Petridis carried on a restaurant business in premises leased from Shabinsky for a term due to expire on June 30, 1981. During the lease he had spent considerable sums on renovation. The lease contained an option to renew for two terms of five years, the first of such renewals to be granted upon notice in writing by Petridis on or before December 31, 1980. He wrote a letter to Shabinsky on February 11, 1981, which might have been construed as an exercise of the option "for another 10 years". Shabinsky made two offers of a five-year term at an increased rent, one on January 28, 1981, and another on February 24, 1981, the latter offer being repeated on April 15th. Although the parties' main dispute centred on the new rent for the premises, neither invoked an arbitration clause in the original lease. When the impasse continued, Shabinsky wrote to Petridis on June 2, 1981, revoking all previous offers and demanding vacant possession as of July 1, 1981. Shabinsky accepted an offer by a third party to lease the premises on June 4th. Petridis sought a declaration that the lease had been renewed according to its terms or through the application of the doctrines of waiver or promissory estoppel.

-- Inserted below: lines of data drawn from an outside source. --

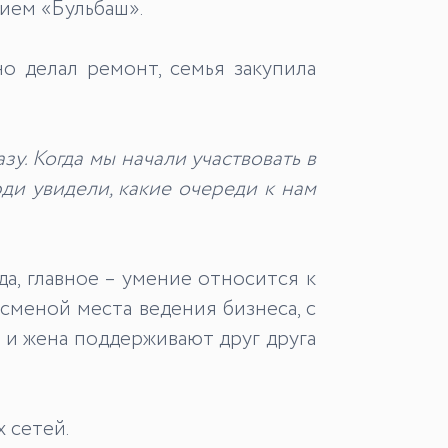
ием «Бульбаш».
 делал ремонт, семья закупила
азу.
Когда мы начали участвовать в
ди увидели
,
какие очереди к нам
а, главное – умение относится к
 сменой места ведения бизнеса, с
 и жена поддерживают друг друга
 сетей.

- Does promissory estoppel apply here, or is it being used as a "sword"?
Judgment for the plaintiff, lease renewed for five years.
Grange held that Petridis could not rely on the doctrine of promissory estoppel because the representation giving rise to the estoppel must be made at a time when a legal relationship exists, and here the option ceased to exist after December 31, 1980. However, Petridis could succeed on the basis of the doctrine of waiver. This is still not available as a cause of action, but as the landlord had given a notice to evict and then Petridis pursued the action in response to the eviction notice, it is essentially still being used as a defence. Shabinsky had recognized the continuance of the right of the tenant to renew and chose not to insist on the expiry of the option because he wanted to persuade Petridis to stay at an increased rent. As a result, it would be inequitable to permit him to terminate the negotiations without some reasonable notice to Petridis. Shabinsky should have reverted to his strict rights of enforcing it in accordance with an extended time limit, perhaps one of only a few days in the circumstances. Consideration was not necessary because the landlord could always reassert its strict right provided it was not inequitable to do so. The extension of time here was not a variation of the written contract but a waiver of a right under that contract.
Waiver exists where:
- a party has the right to rescind or repudiate upon the other party’s failure to do something;
- he may by word or deed waive or suspend that right; and
- if he does then equity will sometimes not permit him or will control him in the strict enforcement of those suspended or waived rights.